In the aspect of rocket launcher dynamic modeling, Ren [1] and others built a rigid-flexible coupling driving dynamic model of the vehicle and gun after flexible treatment of the frame, and only considered the role of tire and ground excitation in the vibration. Li [2] studied the influence of structural damping and installation position on the ride comfort of the whole gun. Yao [3] established the driving dynamic characteristics of rocket launcher with hydro-pneumatic suspension, and compared with the simulation results with linear spring. Wang [4] proposed a method of experiment combined with numerical simulation to complete the bench test of the rocket launcher.

Ride comfort is one of the important performances of vehicles. When the ride comfort is poor, the system vibrates violently. For the vehicle-mounted rocket launcher, on the one hand, the vibration of the vehicle itself reduces the service life, passability and operational stability; on the other hand, excessive vibration will reduce the life and reliability of the rocket launcher, especially for some electrical equipment, the harm caused by vibration is greater. Based on the above reasons, it is necessary to ensure the ride comfort of the rocket launcher in the design process.

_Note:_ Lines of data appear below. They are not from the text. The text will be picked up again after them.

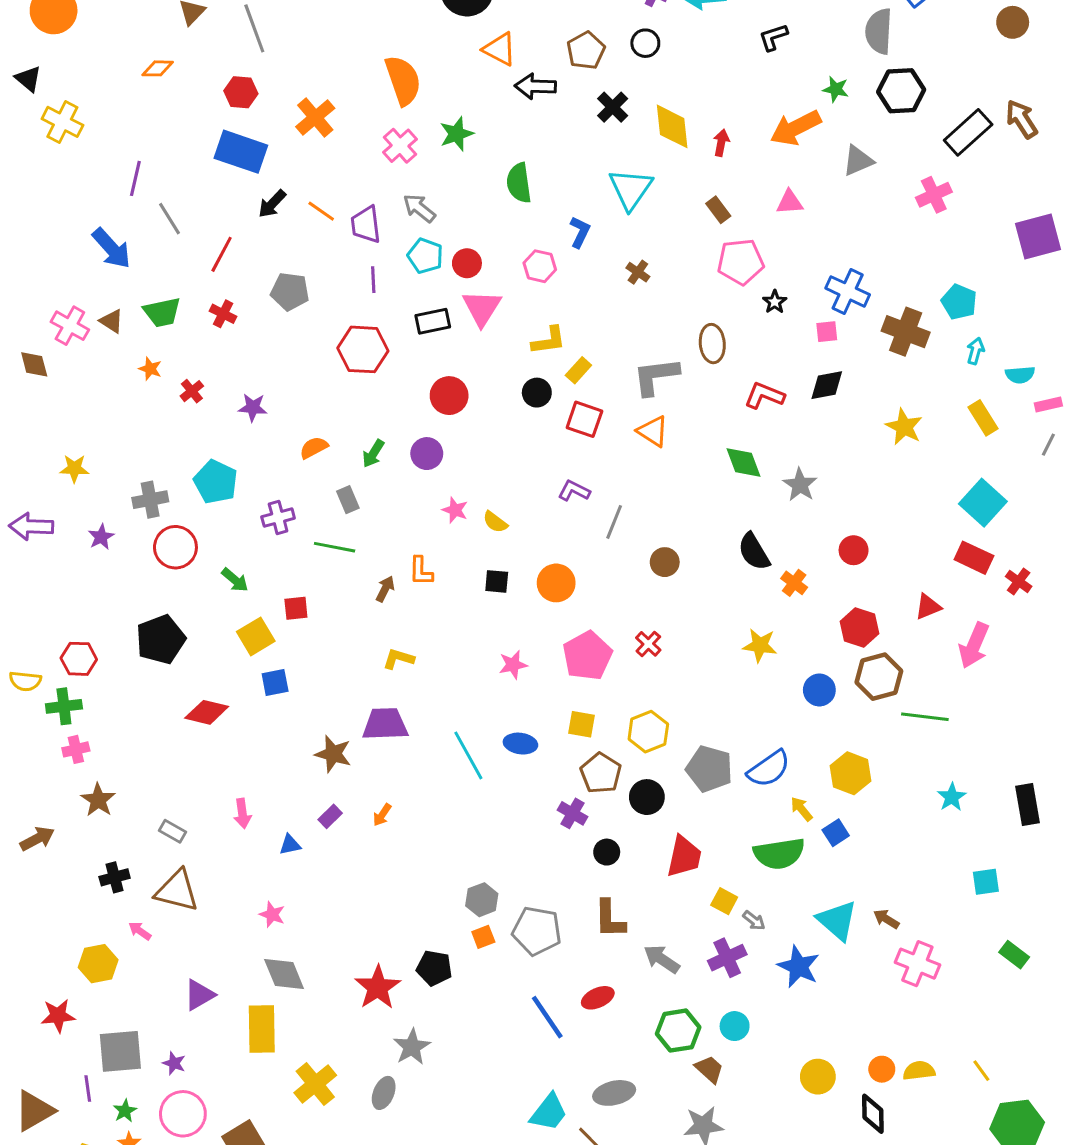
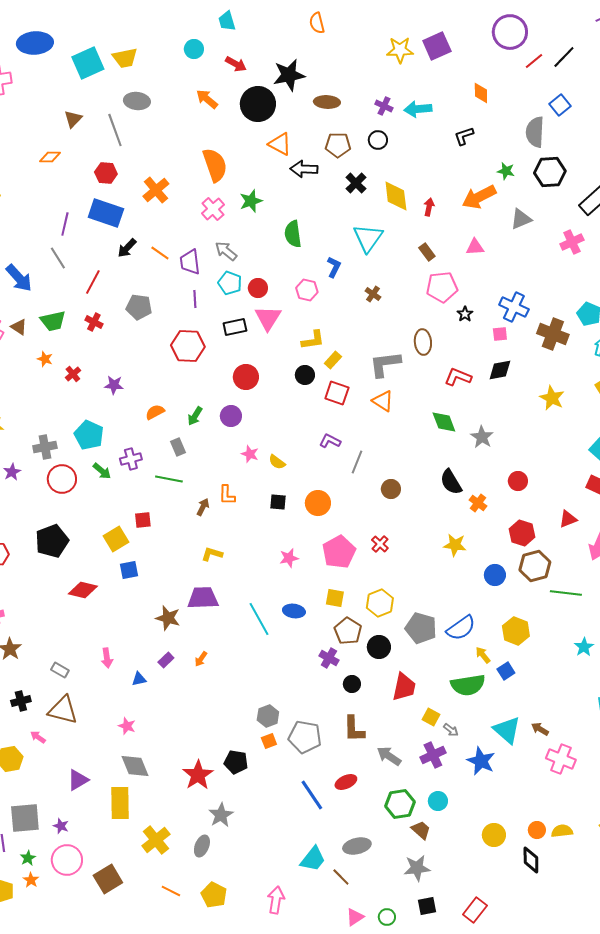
brown pentagon: (586, 51) -> (338, 145), turned 30
purple line: (135, 178) -> (65, 224), moved
green arrow: (235, 580) -> (102, 471), moved

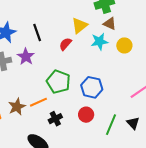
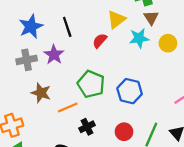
brown triangle: (110, 24) -> (151, 18), turned 32
brown star: (17, 107) -> (41, 93), moved, turned -30
red circle: (86, 115) -> (124, 132), moved

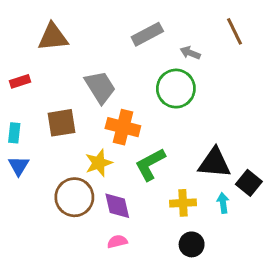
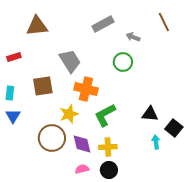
green circle: (176, 89) -> (123, 62), size x0.7
black triangle: (214, 163) -> (150, 114), size x0.7
yellow cross: (183, 203) -> (108, 147), moved
black circle: (192, 244) -> (109, 170), moved

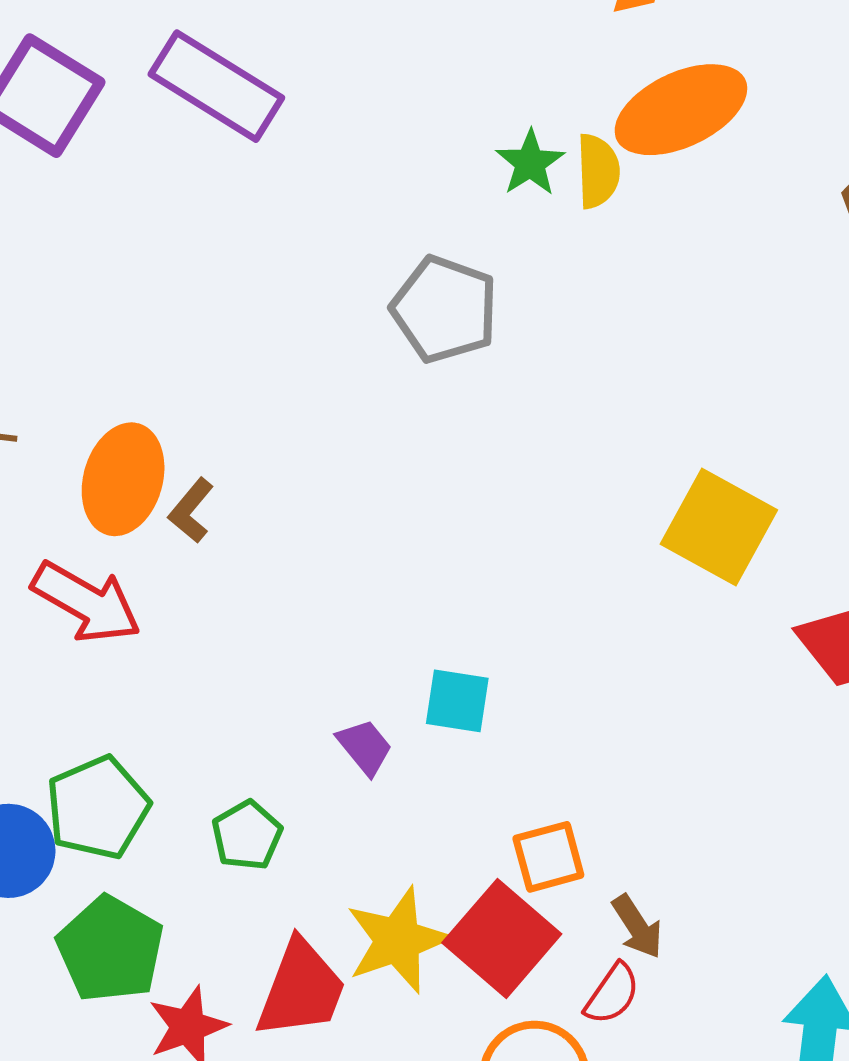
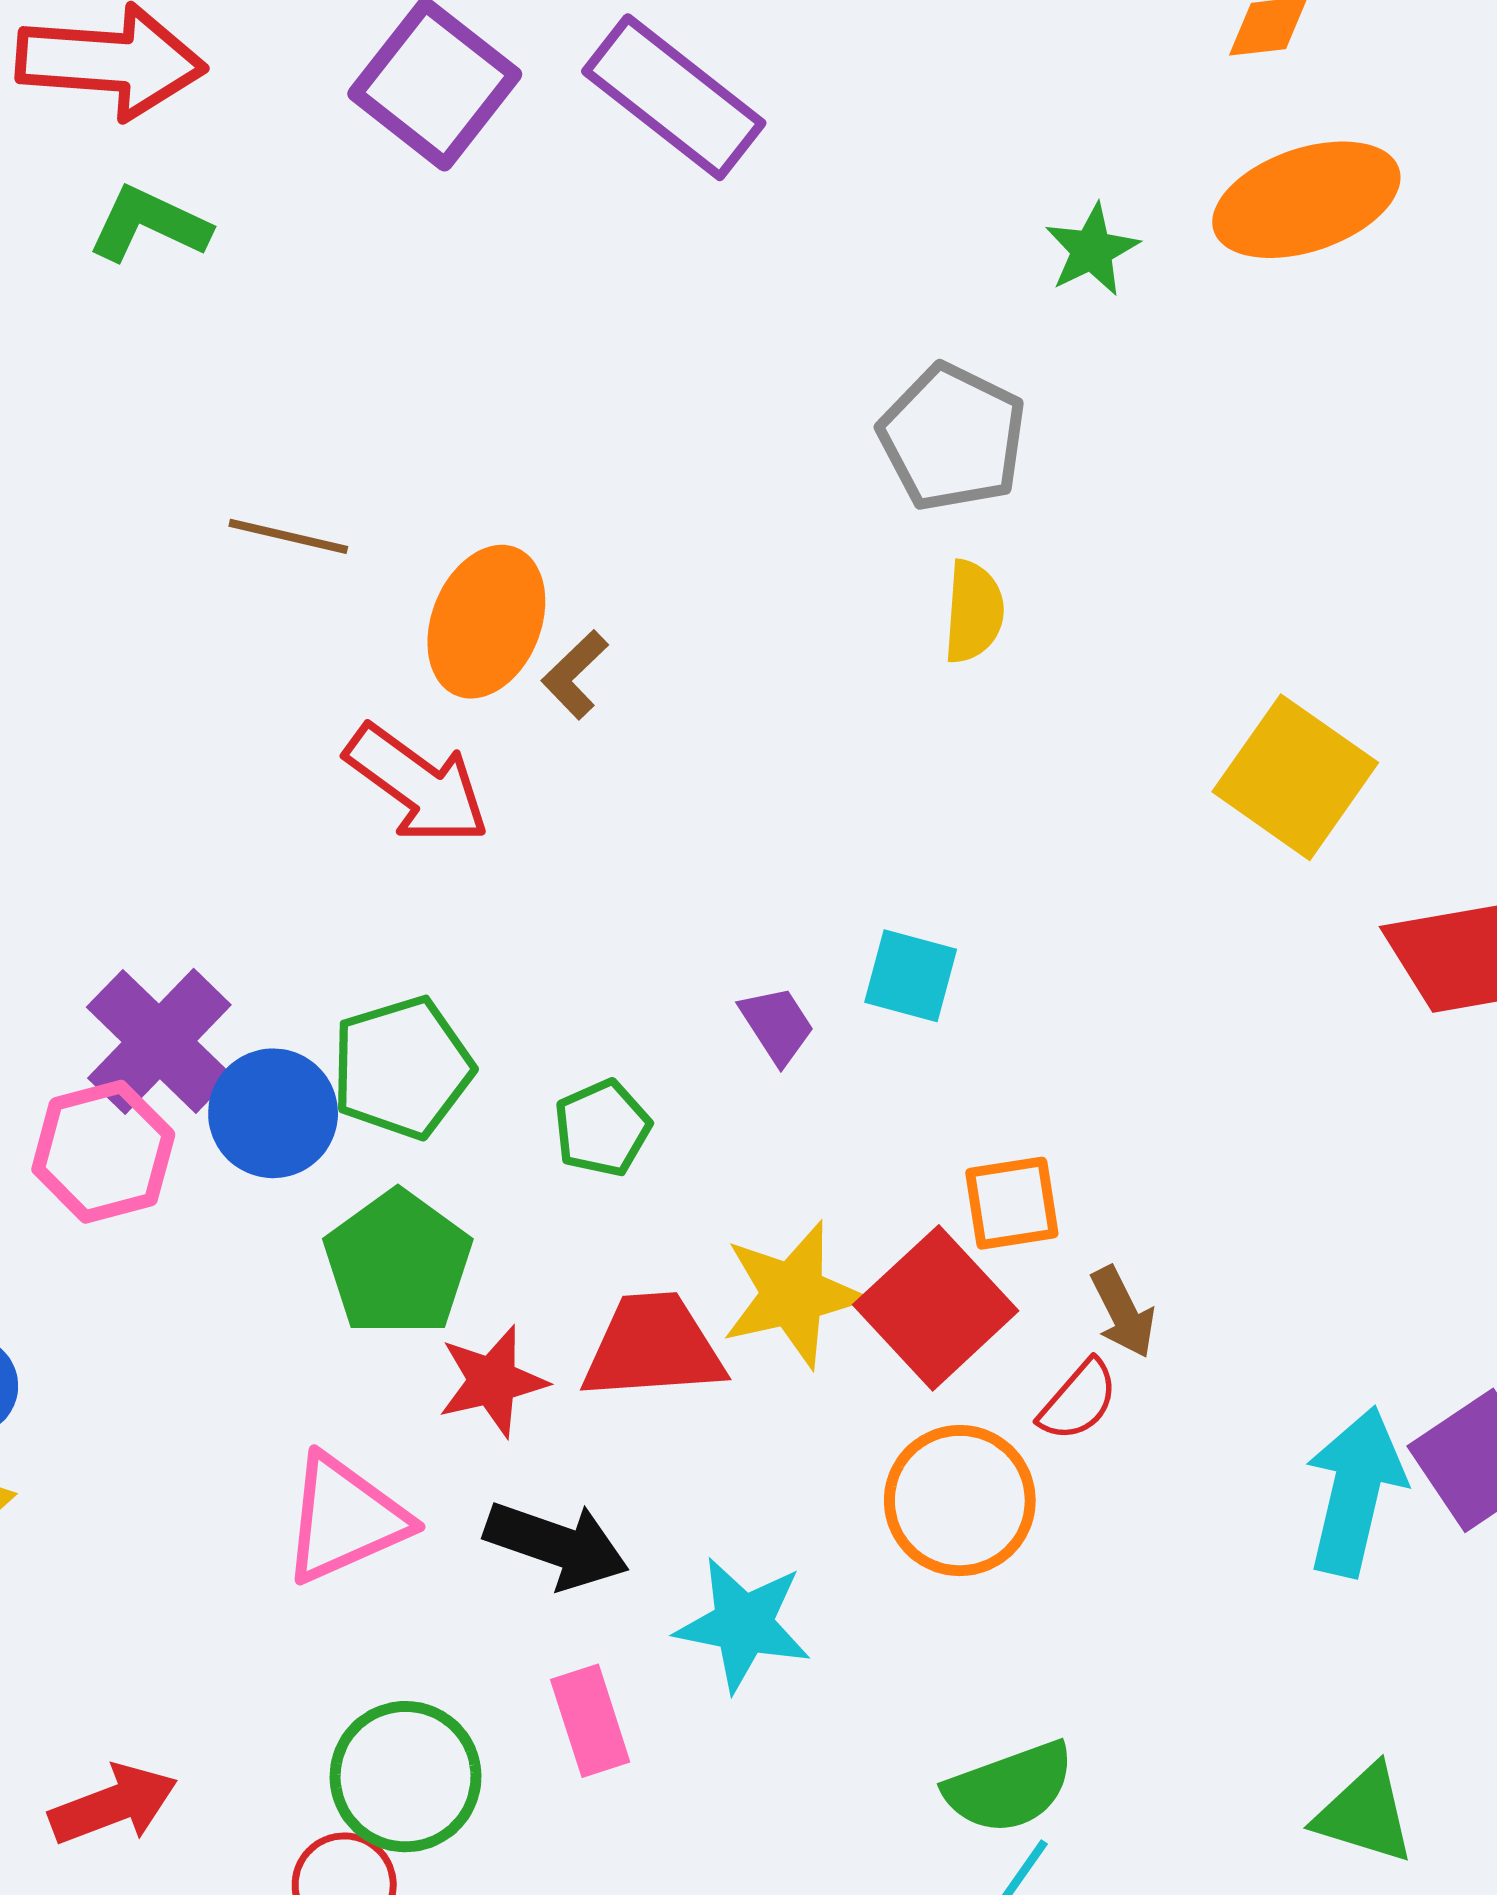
yellow semicircle: (598, 171) -> (974, 612), moved
red trapezoid: (301, 989) -> (653, 1347), turned -121

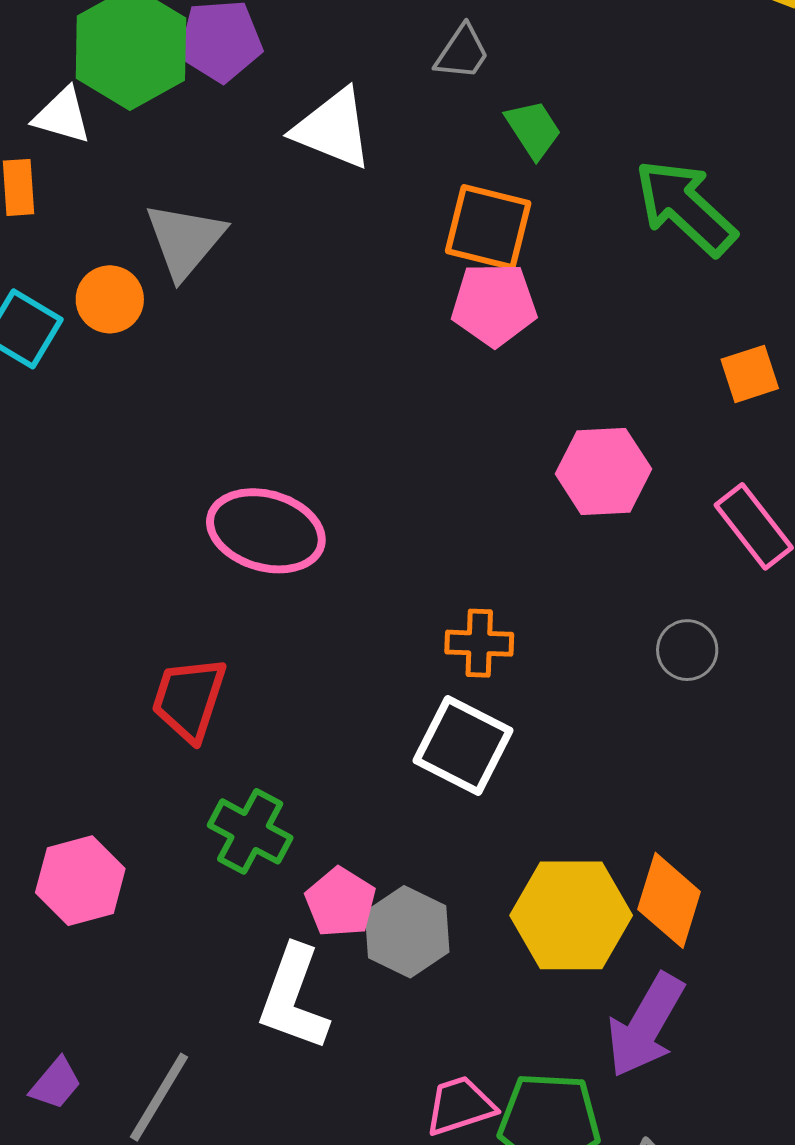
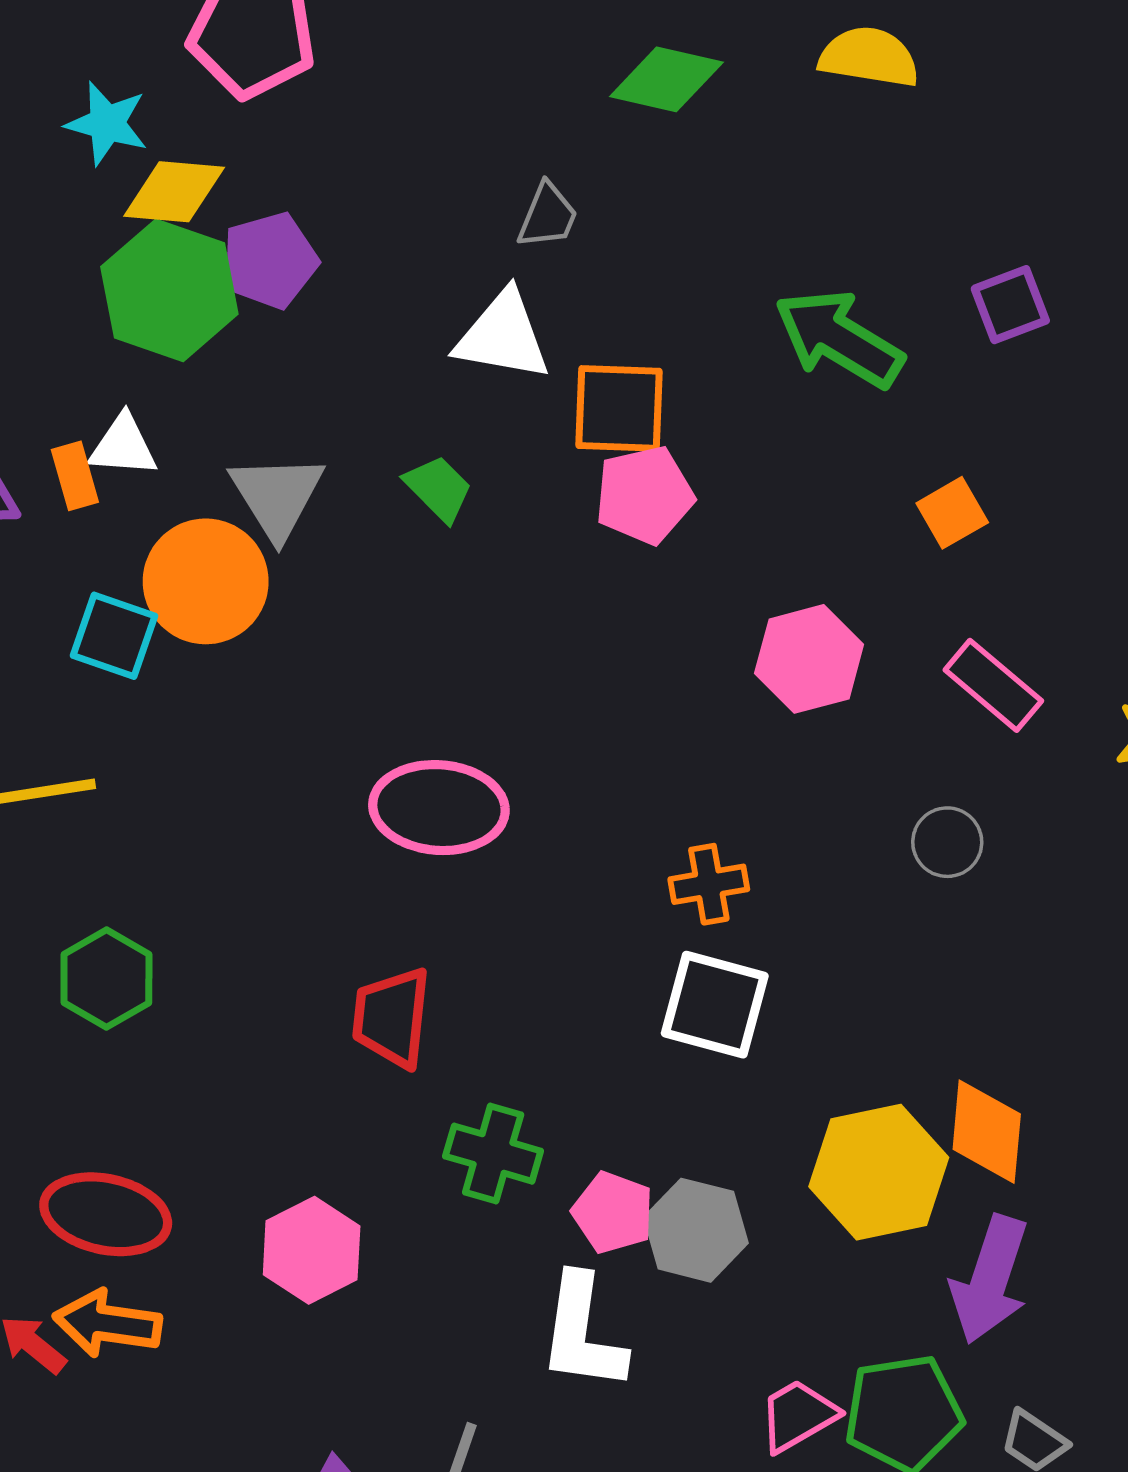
white triangle: (62, 116) -> (123, 446), moved
white triangle: (333, 129) -> (503, 336), moved
green trapezoid: (533, 129) -> (438, 488), moved
orange circle: (110, 299) -> (206, 581), size x1.6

The suspension system of the light rocket launcher studied in this paper adopts plate spring non-independent suspension with nonlinear characteristics and good damping capacity. In this paper, the driving dynamics and ride comfort of the rocket launcher are studied on the basis of considering the nonlinear characteristics of the plate spring suspension.

2 Establishment of Driving Model

2.1 Description of Rocket Launcher Model

The structure of the light rocket launcher consists of a rocket launcher loading system and a chassis system. The rocket launcher loading system is composed of directional tube, rocket, landing gear, electric cylinder, rotary body and base, and the suspension system is composed of leaf spring, shock absorber, U-shaped bolt and buffer block. Figure 1 shows the topology of the rocket launcher model.

Fig. 1

Topology of rocket launcher

In this paper, the multi-rigid-body dynamic model of self-propelled rocket launcher is simplified as follows [5]:

1. (1)

   the leaf spring is replaced by the three-link model, and the motion relationship between the U-shaped bolt and the buffer block between the leaf spring and the drive axle is simplified and replaced by the bushing force. The drive axle part simplifies the main reducer, differential, engine and other devices.

2. (2)

   the deformation of rocket launcher and car body has little influence on ride comfort under driving condition, and the deformation of various parts (except tires and leaf springs) is ignored in the model.

3. (3)

   the assembly error between parts is not considered, only the influence of vehicle speed and road surface is considered.

2.2 Rocket Launcher Loading System

According to Fig. 1, there is a fixed pair (F1) between the rocket and the directional tube, between the directional tube and the landing gear (f2), between the landing gear and the rotary body (f3), between the electric cylinder push rod and the landing gear (f4), between the electric cylinder push rod and the electric cylinder seat is the moving pair and the linear spring force (f7), and between the electric cylinder seat and the rotary body is the rotating pair (f5). Between the rotary body and the base is the rotating pair and the torsional spring force (f6), and between the base and the frame is the fixed pair (f8).

2.3 Chassis System

The light rocket launcher is a military off-road chassis. For the driving dynamics model, the chassis can be simplified into frame, spring suspension, tires and so on. The cab and the frame are fixed by a fixed pair (f9) simulation bolt, the frame and the front and rear axle are leaf spring non-independent suspension, the frame and the leaf spring ear are rotating pairs and torsion springs (f10, f11), while the lower end of the leaf spring and the axle are simulated by bushing force (f12, f13), and the axle and the wheel are represented by rotating pair (f13-f16) and angular speed drive. The contact force (f17-f20) is between the wheel and the ground.

Plate Spring Suspension

The front and rear suspension is composed of leaf spring, lifting lug, U-shaped bolt, buffer block and shock absorber. The front leaf spring is a constant stiffness spring, and the rear leaf spring is a gradual leaf spring, which is composed of a main spring and a secondary spring.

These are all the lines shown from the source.